Schizophrenia - a severe mental illness that leads to a disruption of the patient's ability to think, act, express emotions, perceive the surrounding reality and communicate with people.
In patients with schizophrenia, the most difficult and chronic manifestation of the disease is the problem of interaction with other people at work or in school, in relationships with relatives.
Patients experience constant fear, loneliness, isolation. Schizophrenia is not fully cured, but its development can be restrained by proper treatment.
Contrary to popular belief, schizophrenia has nothing to do with the split personality. It is a kind of mental illness in which a person can not distinguish the real from the imaginary one. Patients with mental disorders sometimes lose contact with the reality. The world around them presents them as a chaos of thoughts, images and sounds.
The behavior of patients with schizophrenia may seem strange and even shocking. Abrupt change in personality and human behavior when lost contact with reality is called psychotic episode.
The severity of the disease varies depending on the individual. Some are worried for all one psychotic episode, while others are constantly inclined to relapse, in the intervals between which they lead an ordinary way of life.
Schizophrenia usually occurs cyclically, spike periods of the disease (relapses) are replaced by periods of recession (remission).
What Causes Schizophrenia
The exact cause of the disease is unknown. However, it has been established that schizophrenia has a biological basis, as well as cancer or diabetes. Schizophrenia is not the result of the ill-treatment of parents with the child or the weakness of the nervous system. The development of schizophrenia is affected by a number of factors.
Genetic predisposition (heredity): schizophrenia tends to develop within the family, suggesting that it can be passed on from inheritance from parents to children.
Biochemical processes in the brain: patients with schizophrenia may suffer from an imbalance of chemicals in the brain. They may have acute deficiency or excess dopamine. Dopamine is a neurotransmitter, a substance used to transmit nerve impulses between brain cells. Disturbance in the balance of dopamine affects the ability of the brain to respond to stimuli, such as sounds, smells, visual impairments and may lead to hallucinations and delusions.
Structural disorders and functional disorders of the brain: in recent studies in patients with schizophrenia, structural disorders and functional disorders of the brain have been identified. However, this pathology is not observed in all schizophrenics and can develop in the absence of schizophrenia.
Environmental factors such as viral infections, lack of social interaction, stressful situations. Schizophrenia often develops during hormonal and physiological changes in the body, for example, in adolescence and early adolescence (from 18 to 21 years of age).

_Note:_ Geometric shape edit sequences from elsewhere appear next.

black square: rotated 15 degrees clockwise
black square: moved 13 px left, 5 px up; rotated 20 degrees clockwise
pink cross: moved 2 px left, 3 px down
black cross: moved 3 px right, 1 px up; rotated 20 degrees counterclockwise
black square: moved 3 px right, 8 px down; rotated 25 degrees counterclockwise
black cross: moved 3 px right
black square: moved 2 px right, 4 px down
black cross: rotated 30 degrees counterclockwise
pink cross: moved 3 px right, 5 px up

Who is prone to schizophrenia?
The risk of developing schizophrenia can be exposed by any person. This disease is diagnosed around the world, from representatives of all nations and cultures.

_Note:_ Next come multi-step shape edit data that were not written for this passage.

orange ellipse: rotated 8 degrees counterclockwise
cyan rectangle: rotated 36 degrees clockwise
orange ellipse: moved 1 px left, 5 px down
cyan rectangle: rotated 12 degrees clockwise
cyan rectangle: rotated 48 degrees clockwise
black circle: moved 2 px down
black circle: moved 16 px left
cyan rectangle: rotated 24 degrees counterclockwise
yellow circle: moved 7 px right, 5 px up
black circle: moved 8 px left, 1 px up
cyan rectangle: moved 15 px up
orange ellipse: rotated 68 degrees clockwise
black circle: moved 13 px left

Despite the possibility of development at any age, schizophrenia is usually first manifested in adolescence and adolescence (after 20 years). The disease is equally subject to both men and women, although the symptoms are manifest in men a bit earlier (up to 20 years or earlier) than women (20-30 years old).
Schizophrenia may be susceptible to children over the age of five, but cases of childhood are extremely rare.
Schizophrenia is a widespread mental illness. It occurs in about 1% of people aged 18 years and older.
How is schizophrenia diagnosed?
In the presence of symptoms of schizophrenia, the doctor makes a complete history of the disease and conducts a physical examination. Although there are no special laboratory tests for the diagnosis of schizophrenia, the doctor may use different methods of research, such as blood tests or X-rays, to exclude the effects of physical illness on mental symptoms.
If, as a result of the examination, the physician has not found a physical cause for these symptoms, he directs the patient to a psychiatrist or psychologist for the diagnosis and treatment of mental illness. Psychiatrists use a specially designed interview and assessment system to detect mental disorders. The diagnosis of the therapist is based on the patient's complaints and the results of the medical observation. A person is recognized as a schizophrenic patient in the presence of characteristic symptoms for six months or more.
Are dangerous people who are suffering from schizophrenia?
Most patients do not show aggression. Most often they seek isolation and loneliness. However, in some cases, schizophrenics suffering from alcohol or drug dependence may be dangerous.
On the other hand, they can be dangerous not for others but for themselves. Suicide is the most common cause of premature death of schizophrenics.
Forecast and prevention
With proper treatment, most people with schizophrenia can continue to lead an active, active life. Living in a family is better suited to schizophrenics than content in a psychiatric clinic.
Modern brain research and its diseases allow you to create more effective therapeutic drugs with fewer side effects.
So far, there is no specific way of preventing schizophrenia. However, early diagnosis and proper treatment help to avoid or reduce the risk of relapse and the need for hospitalization, as well as problems with close people.